Pattering over to table with bare but bloody feet, Orin the Red leapt up onto the stone and knelt down over the unmoving form. "Oh, oh, oh…" she cooed. "Is this not the perfect hour of the perfect day! Olivet has brought me the vampling son of a desecrated sire! Astarion, most beloved of my own promised bounty! Yes, yes, she will come, and I will make a feast of your flesh before her eyes! I will cut you as even your maker could not fathom, until your blood washes my faithful clean. Then, oh then, I will see to it that she joins you here, under my father's eyes. I will make for him a tableau of lovers! Yes! YES! Forever will you both be entwined before him. Your flesh made one flesh!"

Olivet said nothing as he observed Orin dart out her tongue and lick a line from Astarion's chin to the collar of his ruined shirt. This she then tore open at the chest so that she could probe at his shoulders and stomach; searching out the best places to stab and slice.

After a moment, she looked up with a scowl. "What have you done, Scion of the Nightstar? This is pale flesh, pale meat. Barely a thimble-full of crimson slips through his veins. How am I to bathe his beloved with all the warmth of his body?"

"What do you expect from a vampire spawn?" He replied quickly, still partially shielding his face with his hood and holding out his hands as if to signal a hint of sarcasm.

The Bhaalspawn only frowned, the creases around her mouth deepening in thought as she wondered whether or not it would be a good idea to add Olivet's crimson to the sacrifice as well.
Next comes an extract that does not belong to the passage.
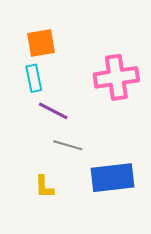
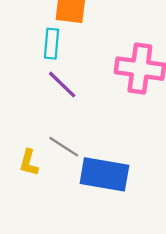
gray line: (68, 145) -> (64, 147), moved

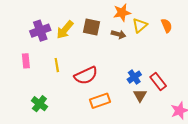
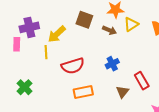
yellow arrow: (65, 30) -> (57, 34), moved
purple cross: (40, 31) -> (29, 27), moved
blue cross: (134, 77) -> (112, 64), moved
After all, he was so ruddy that he must have plenty of it.

No, she finally decided. Olivet Ingen Ailil would be the last sacrifice on her altar. She wanted him to see the end of all their efforts and then to die knowing he would never revel in them.

Besides, the first lamb of the new year had yet to arrive. The fattest, the choicest. She must be offered before any others, Bhaal demanded it. And she was so close now. Orin could almost smell her.